Bulut, CHP'nin 38'inci Olağan Kurultayı ve 21'inci Olağanüstü Kurultayı'nın iptaline yönelik yarın görülecek davaya ilişkin, şöyle konuştu:

"Açıkçası son İstanbul kararıyla birlikte Asliye Hukuk Mahkemesi'nin verdiği kararla birlikte, böyle bir olumsuz bir karar çıkacağını beklemiyoruz. Hukuken zaten böyle bir kararın çıkması mümkün değil. Ancak böyle bir karar çıkması halinde hep söylüyoruz: bu, CHP'ye; bu, bugünkü yönetimine bir müdahale, bir operasyon değil; ülkenin demokrasisine, ülkenin geleceğine.
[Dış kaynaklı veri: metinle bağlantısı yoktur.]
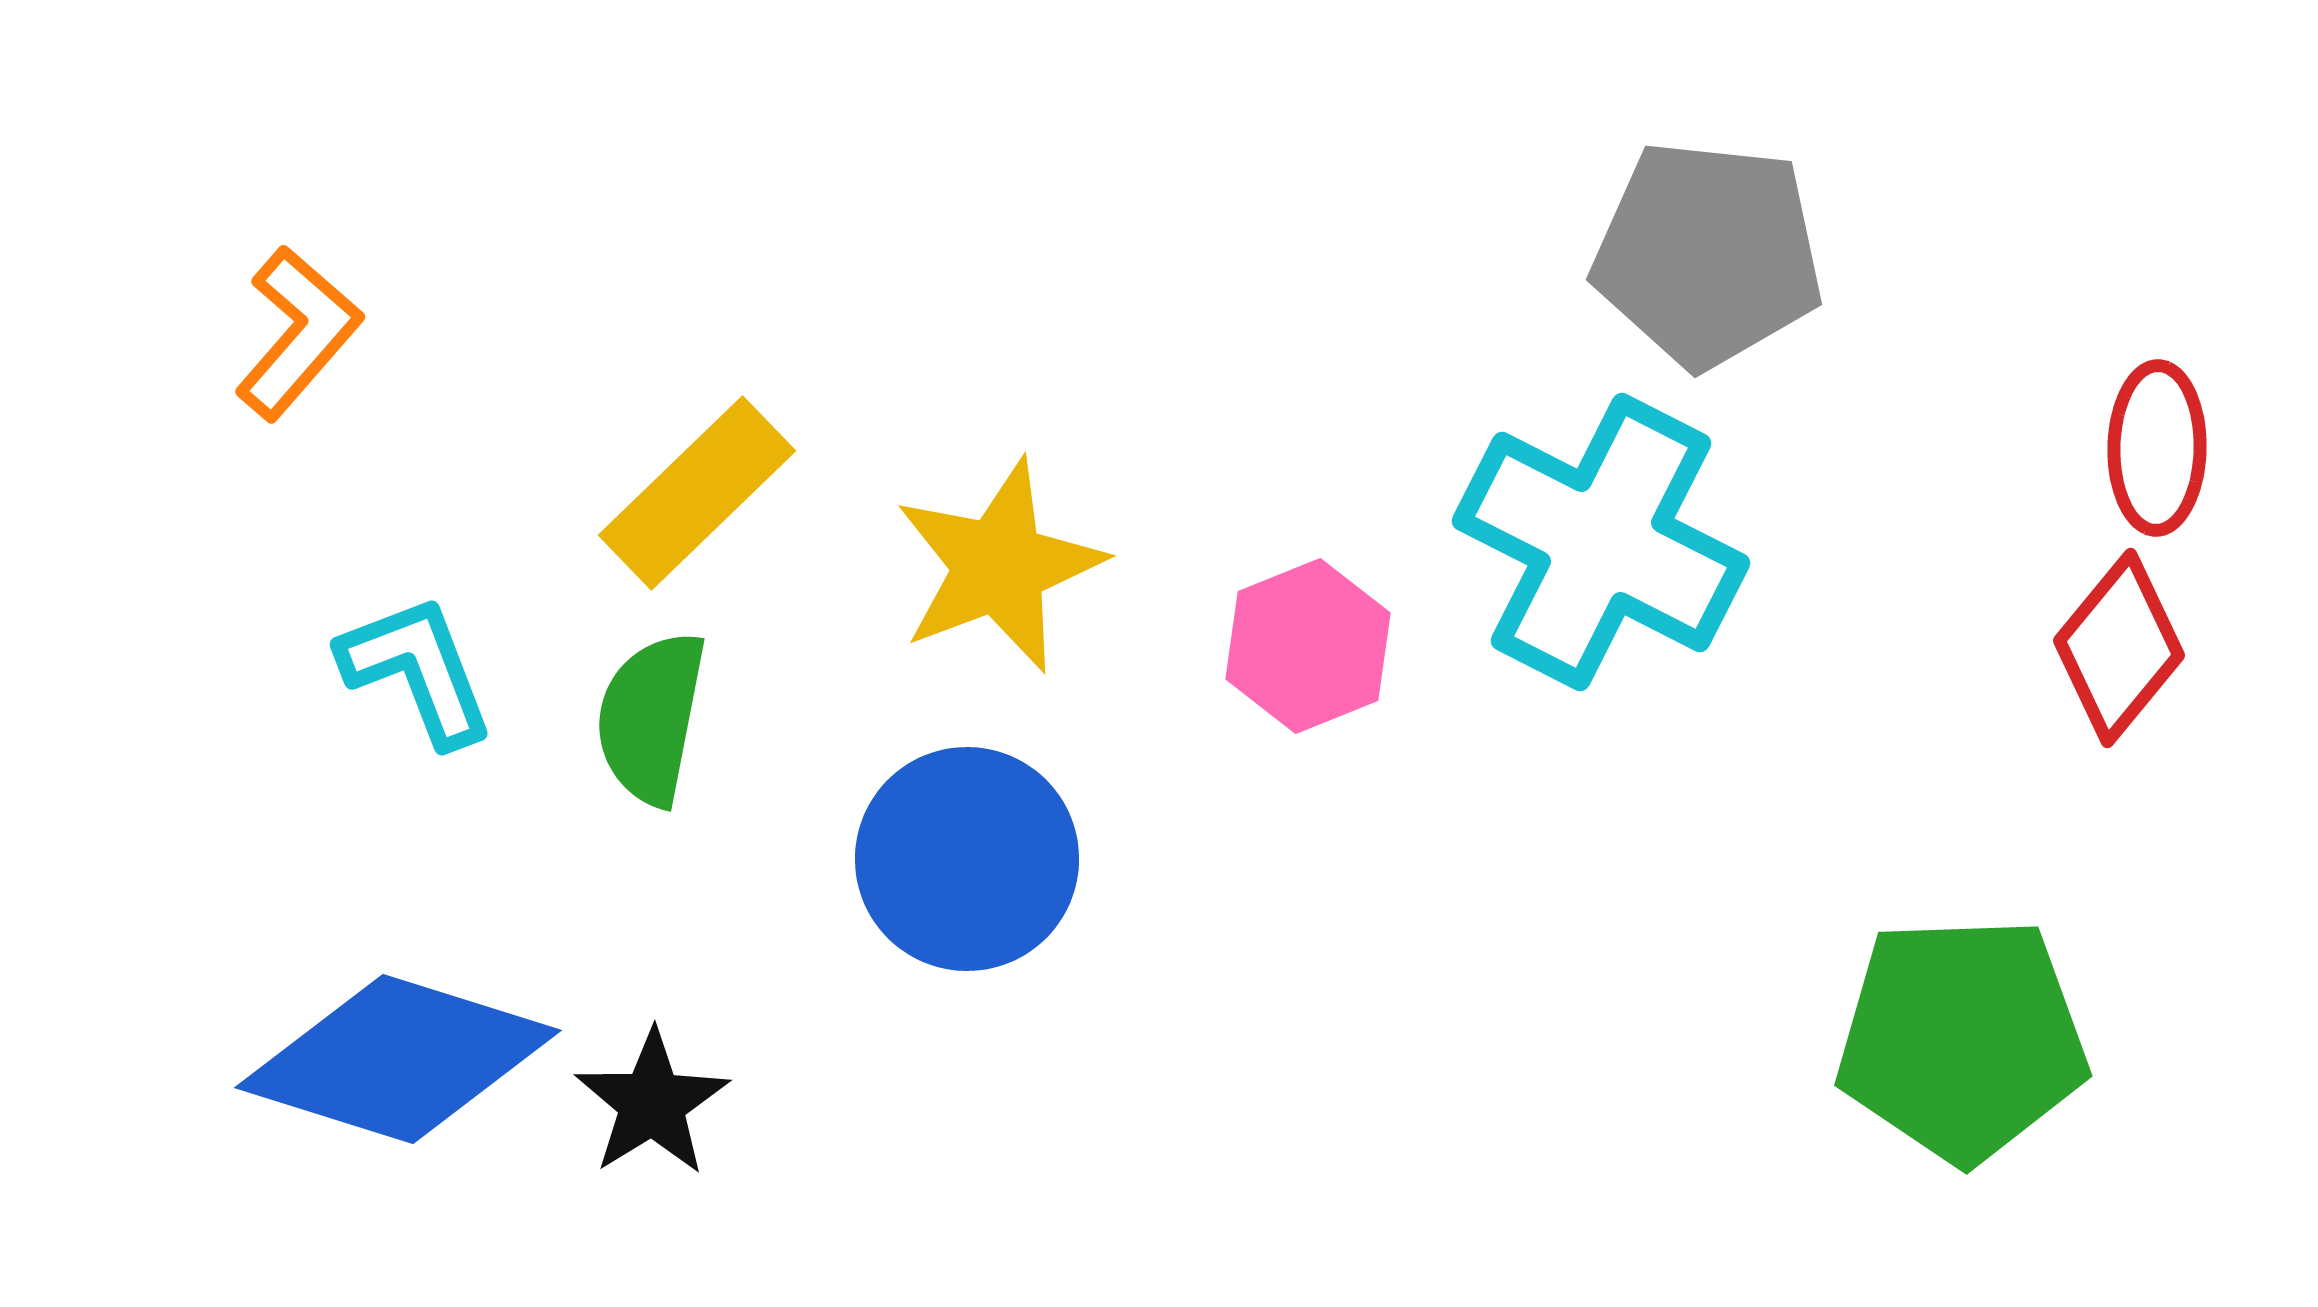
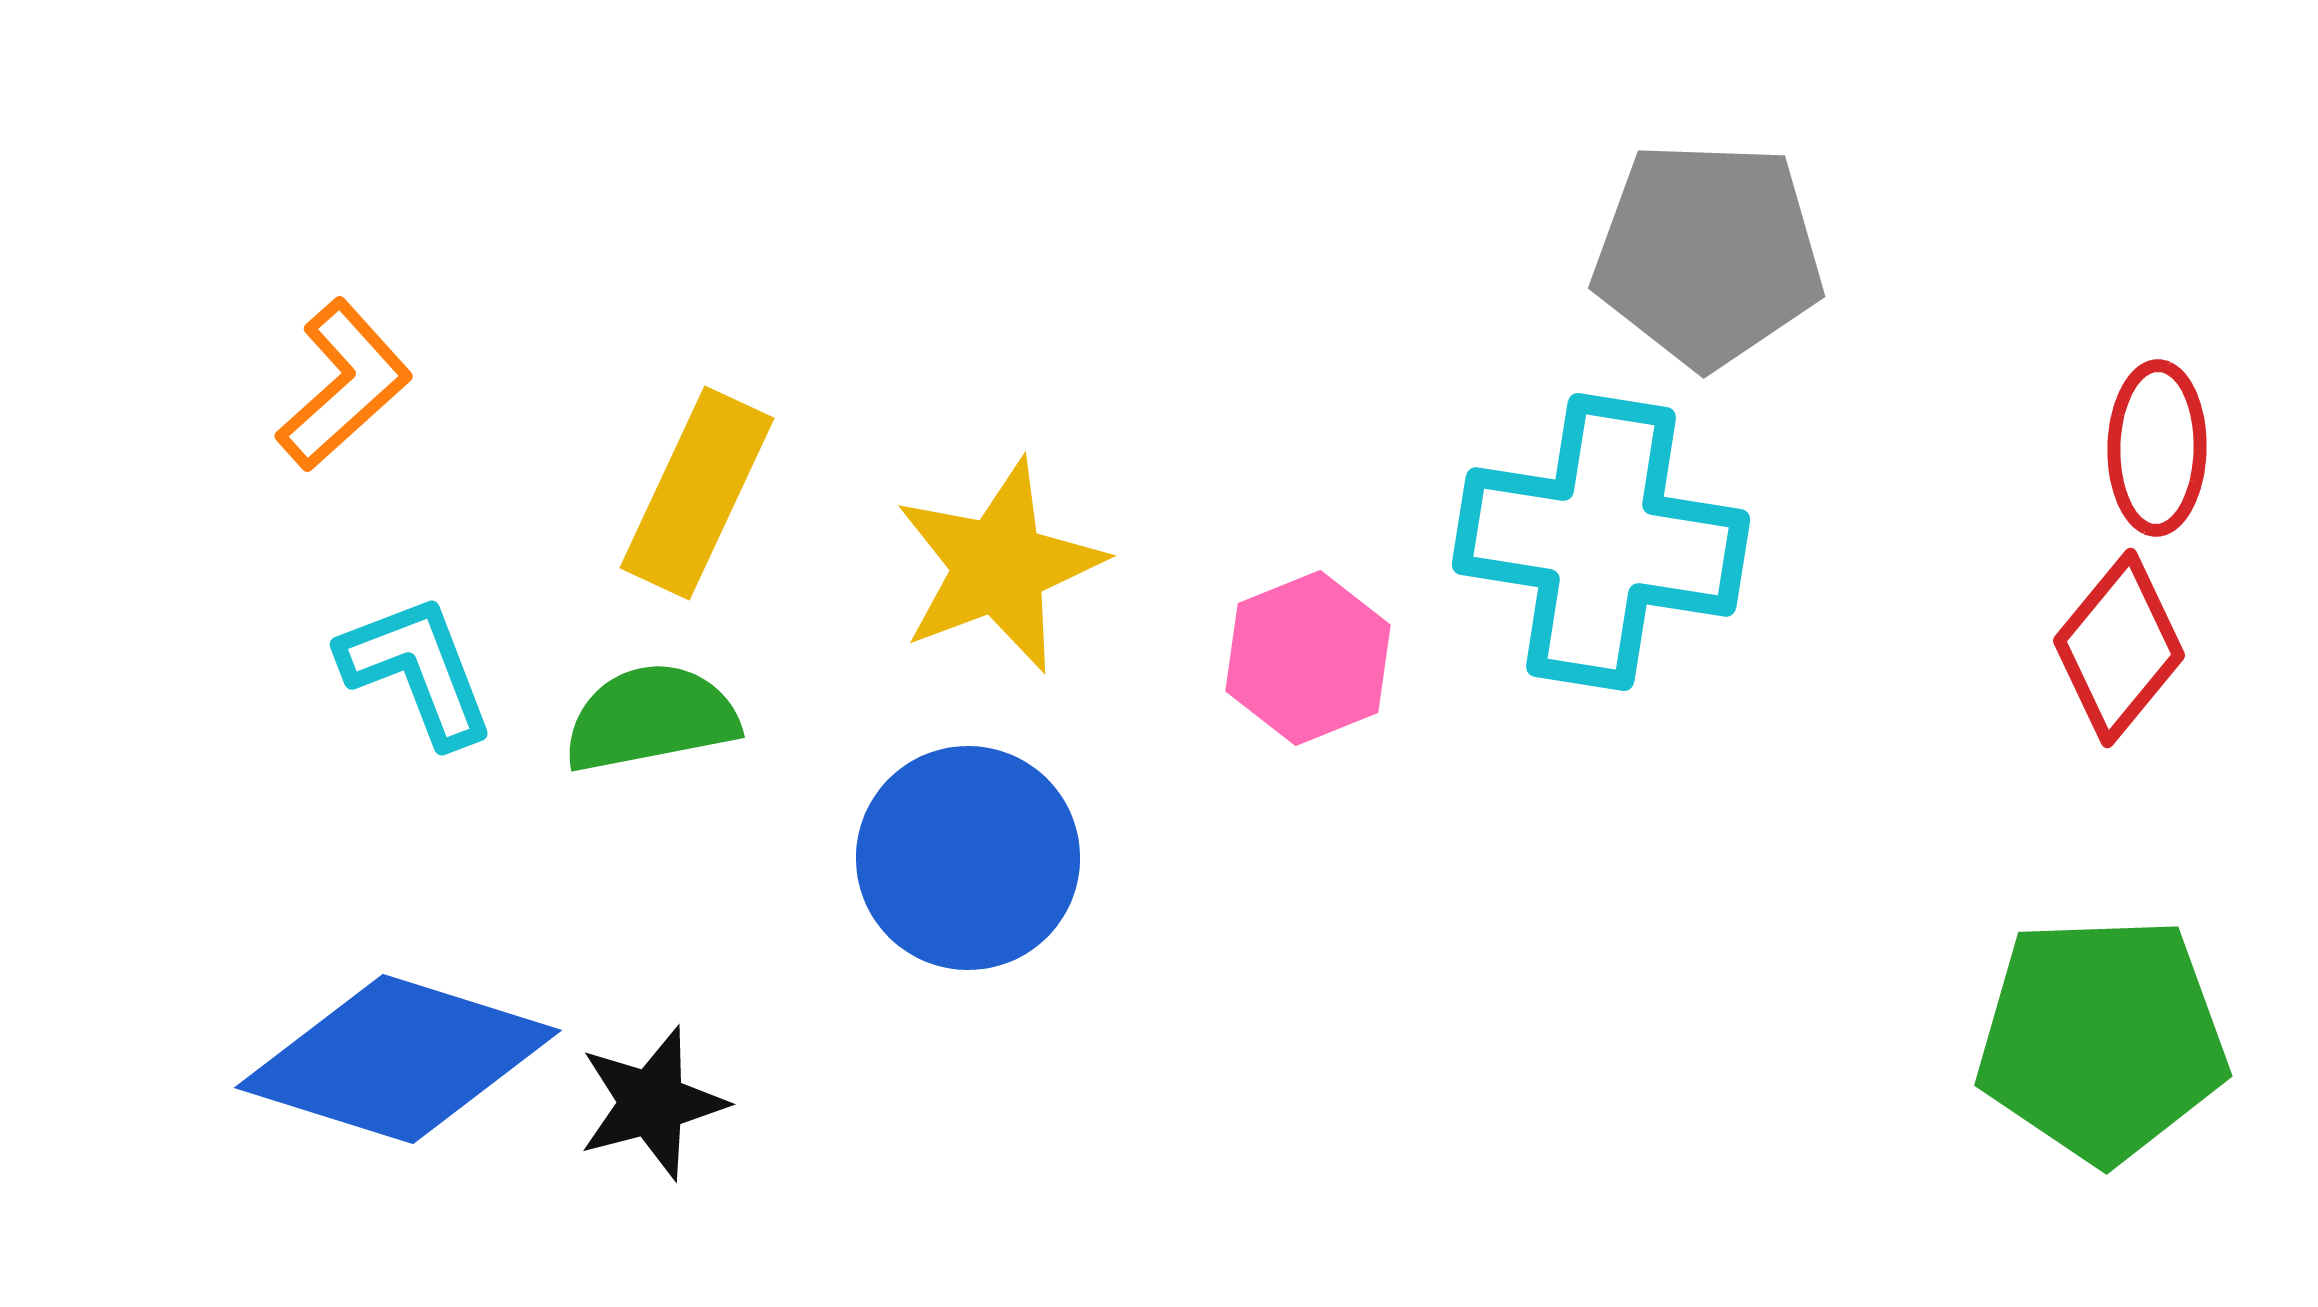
gray pentagon: rotated 4 degrees counterclockwise
orange L-shape: moved 46 px right, 52 px down; rotated 7 degrees clockwise
yellow rectangle: rotated 21 degrees counterclockwise
cyan cross: rotated 18 degrees counterclockwise
pink hexagon: moved 12 px down
green semicircle: rotated 68 degrees clockwise
blue circle: moved 1 px right, 1 px up
green pentagon: moved 140 px right
black star: rotated 17 degrees clockwise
Yoksa CHP, bu badireleri çok yaşadı. Kurtuluş'un ve kuruluşun partisi CHP kapandı, yöneticileri, cezaevine atıldı. Bunları yaşadı ama her zaman var. Yalnız bugün bu yaşananlar, ülkenin ekonomisine ve ülkenin yurt dışı itibarına büyük zarar veriyor. Demokrasisine zarar veriyor. Yani o gün eğer öyle bir karar, olumsuz bir karar alınırsa ülkenin geleceğine dair büyük bir zarar verilmiş olur ve hasarı belki de çok uzun zaman sonra alınabilecek bir zarar verir. Böyle bir hasara hiç kimsenin hakkı yok. Burada yapılan operasyon, yarın o mahkeme Türkiye'nin geleceğine ilişkin bir karar verecek. Ya demokrasiden vazgeçişin kararı ya da hala Türkiye'de hukukun, yargının kırıntısı bile olsa var olduğunun göstergesi olacak."